During my first months as a PhD student (back in Feb 2005) at AUEB, we had frequent technical arguments with my then supervisor, Diomidis Spinellis, regarding the execution speed of various programming languages. Diomidis’s argument was that the design of the Java language and the JVM were inherently less efficient than that of natively compiled languages, as they force upon us services that we may not want to use. The prominent example was garbage collection. To prove his point, he setup a simple experiment, which he documented in this blog post. In the experiment, he created random integers which he stored in an always-sorted container (TreeSet in Java, STL set in C++).

Back then, the result came to me as a surprise. Despite my best efforts (I did try a lot of VM options), I could not manage to bring the Java implementation’s performance anywhere near C++. During the 7 years in the between, I occasionally run the code on any new system that I had at my hands, and the result was, give or take, the same.

Today, I decided to rerun the experiment. I compiled the C++ code with Clang 3 with all optimisations enabled (-O3 -march=corei7) and used the 1.6.0_31 version of the JVM to run the Java code. The result came to me as a surprise:

$ clang++ -O3 -march=corei7 sort.cpp
$ time ./a.out
real	0m1.063s
user	0m1.026s
sys	0m0.035s
$ javac SortInt.java
$ time java SortInt
real	0m1.102s
user	0m2.325s
sys	0m0.137s
$ time java -server SortInt
real	0m0.866s
user	0m1.068s
sys	0m0.071s

The Java version was faster than C++! Why did this happen? It turns out that between those 7 years JVM performance engineers did not sit idle:

  • Escape analysis is turned on by default after version 17 of the server Hotspot compiler (I was running version 20.6). It allows the compiler to analyse whether objects escape the context of a method and, if not, to remove locks and allocate them on the stack. Consequently, this reduces the load to the garbage collector. The difference escape analysis presumambly makes can be seen by running the JVM in verbose GC mode using the -verbose:gc -XX:+PrintGCDetails options. In the case of the server VM, only one minor collection is required!

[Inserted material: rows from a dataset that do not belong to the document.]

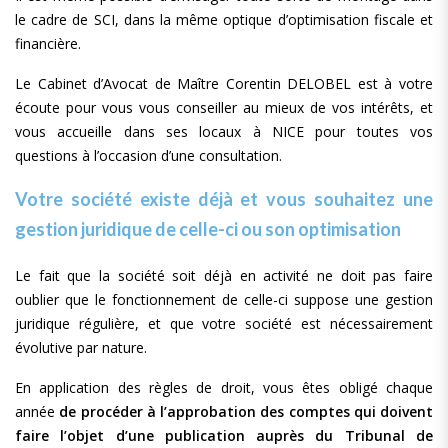
le cadre de SCI, dans la même optique d’optimisation fiscale et
financière.
Le Cabinet d’Avocat de Maître Corentin DELOBEL est à votre
écoute pour vous vous conseiller au mieux de vos intérêts, et
vous accueille dans ses locaux à NICE pour toutes vos
questions à l’occasion d’une consultation.
Votre société existe déjà et vous souhaitez une
gestion juridique de celle-ci ou son optimisation
Le fait que la société soit déjà en activité ne doit pas faire
oublier que le fonctionnement de celle-ci suppose une gestion
juridique régulière, et que votre société est nécessairement
évolutive par nature.
En application des règles de droit, vous êtes obligé chaque
année
de procéder à l’approbation des comptes qui doivent
faire l’objet d’une publication auprès du Tribunal de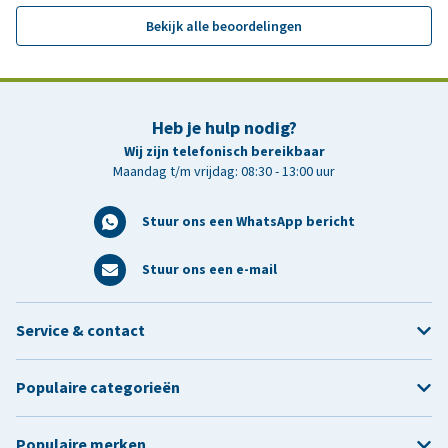
Bekijk alle beoordelingen
Heb je hulp nodig?
Wij zijn telefonisch bereikbaar
Maandag t/m vrijdag: 08:30 - 13:00 uur
Stuur ons een WhatsApp bericht
Stuur ons een e-mail
Service & contact
Populaire categorieën
Populaire merken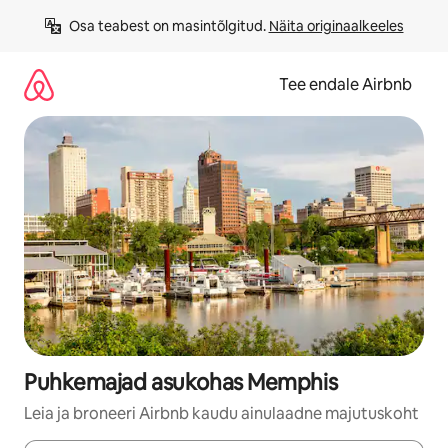
Liigu
Osa teabest on masintõlgitud. 
Näita originaalkeeles
sisu
juurde
Tee endale Airbnb
Puhkemajad asukohas Memphis
Leia ja broneeri Airbnb kaudu ainulaadne majutuskoht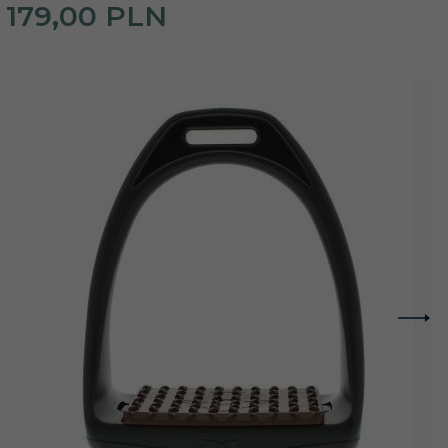
179,
00
PLN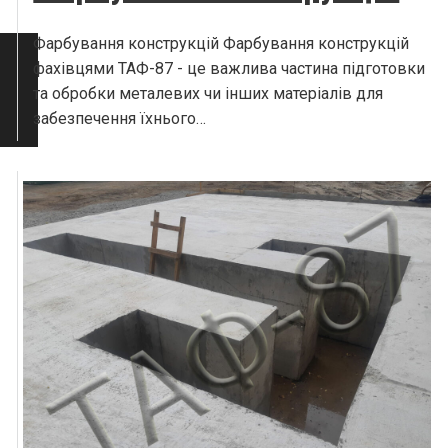
Фарбування конструкцій Фарбування конструкцій
фахівцями ТАФ-87 - це важлива частина підготовки
та обробки металевих чи інших матеріалів для
забезпечення їхнього…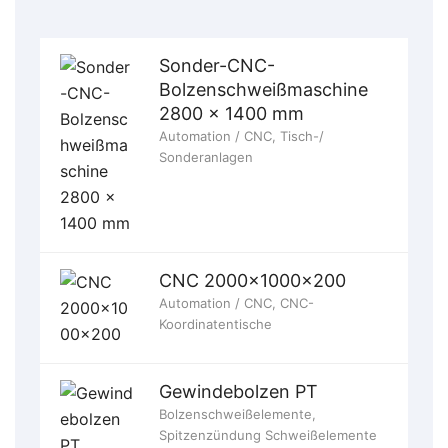
Sonder-CNC-
Bolzenschweißmaschine
2800 x 1400 mm
Automation / CNC
,
Tisch-/
Sonderanlagen
CNC 2000x1000x200
Automation / CNC
,
CNC-
Koordinatentische
Gewindebolzen PT
Bolzenschweißelemente
,
Spitzenzündung Schweißelemente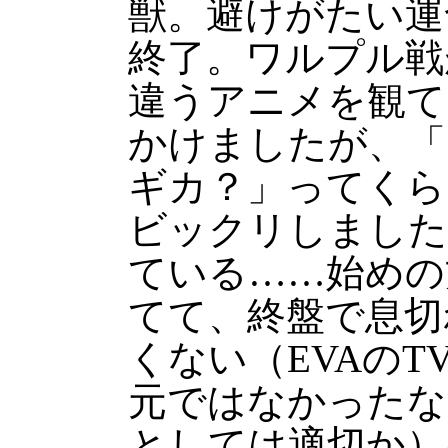
獣。避けがたい運
終了。ワルプル戦
違うアニメを観て
かけましたが、「
ギカ？」ってくら
ビックリしました
ている……始めの
てて、終盤で息切
くない（EVAの
元ではなかったな
としては適切か）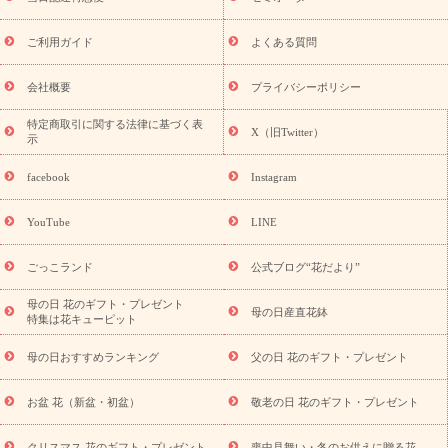
フト
お盆・お供え プリザーブドフラワー
ひまわり ギフト・プ
レゼント特集
夏の花贈り・お中元・暑中見舞い 花のギフト特集
敬老の日におくる花ギフト・プレゼント特集
敬老の日におくる
ご利用ガイド
よくある質問
花ギフト・プレゼント特集
敬老の日 花のおすすめランキング
敬
老の日 花鉢植えのギフト・プレゼント特集
敬老の日 花とセットギ
会社概要
プライバシーポリシー
フト・プレゼント特集
敬老の日の花 全てのギフト一覧
キャン
ペーン
映画『ウォーターガーディアンズ』コラボキャンペーン
特定商取引に関する法律に基づく表
X（旧Twitter）
示
誕生日の花を探す
「きょう誕生日なんです」キャンペーン
誕生日フラワーギフト
誕生日フラワーギフト特集
誕生日フラワ
facebook
Instagram
ーギフト商品一覧
バラ
ユリ
トルコキキョウ
8月の誕生花
(トルコキキョウ)
9月の誕生花(リンドウ)
誕生日セットギフト
YouTube
LINE
用途か
キャンペーン
「きょう誕生日なんです」キャンペーン
ら探す
お祝いの花特集
当日配達特急便
お祝い商品一覧
お
ごっこランド
公式ブログ“花だより”
祝い
開店・開業祝い
新築・引っ越し祝い
退職祝い
結婚記
念日
結婚祝い
出産祝い
退院祝い・快気祝い
還暦祝い・長
母の日 花のギフト・プレゼント
母の日産直花鉢
特集は花キューピット
寿祝い
プチギフト
ペットのお祝いフラワー
お中元・暑中見
舞い
敬老の日
お供え・お悔やみ
当日配達特急便 お供え
お
母の日おすすめランキング
父の日 花のギフト・プレゼント
供え・お悔やみ商品一覧
お供え・お悔やみの花
四十九日法要以
降に贈る花
通夜・葬儀に贈る花
お供え お花とセットギフト
お盆 花（新盆・初盆）
敬老の日 花のギフト・プレゼント
お供え プリザーブドフラワー
ペットのお供えフラワー
お盆（新
盆・初盆）
その他
お祝い返し
お見舞い
お取り寄せギフト
クリスマス 花のギフト・プレゼント
喪中見舞い・冬のお供えに贈る花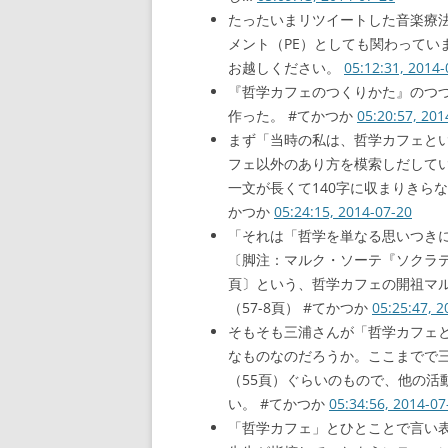
たったいまリツイートした音楽療
メント（PE）としても関わってい
お越しください。
05:12:31, 2014-
『哲学カフェのつくりかた』のつ
作った。 #てかつか
05:20:57, 201
まず「当時の私は、哲学カフェと
フェ以外のあり方を模索しだしてい
一文が長くて140字に収まりきら
かつか
05:24:15, 2014-07-20
「それは「哲学を単なる思いつき
〔脚注：マルク・ソーテ『ソクラテ
頁〕という、哲学カフェの開祖マ
（57-8頁） #てかつか
05:25:47, 2
そもそも三浦さんが「哲学カフェと
なものなのだろうか。ここまでで
（55頁）ぐらいのもので、他の活
い。 #てかつか
05:34:56, 2014-07
「哲学カフェ」とひとことで言い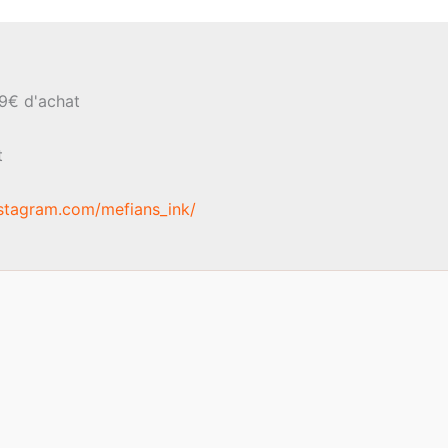
39€ d'achat
t
stagram.com/mefians_ink/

  • There were significant improvements on the garbage collector section as well. The young generation collector is now parallel by default; this is one of the advantages of having multiple CPUs on modern machines. The full heap collector is also parallel by default in all collection phases, leading to shorted pauses.

  • The compiler performs supposedely significantly better register allocation on machines with many registers.

The Java platform is a prime example of how research is being put into practice. All features described above (and others: lock coarsening, biased locking, thread local heaps) were published papers in major software conferences (OOPSLA, PLDI etc). What is perhaps more interesting is that it is not just Java that benefits from the work being done on the JVM; Scala and Ruby, the two other languages mostly associated with the JVM benefit too. For example, in Java 1.7, the new invokedynamic opcode allows JRuby to optimize execution various dynamic execution aspects delivers significant performance improvements. In all, Java as a platform does seem like a healty development target; I am so sure about Java as a language.

To sum up: is Java inherently slower? Yes, it is, but hard optimization work has lifted several performance hurdles. Does it matter? To some problem domains, it does; I would never think writing the code that processes big data in Java, expect if distribution could lead to significant speedups. Most of the problems I am trying to solve are better expressed in Ruby and Scala. I am happy as long as those two languages offer 80% of the performance of Java.


14 May 2012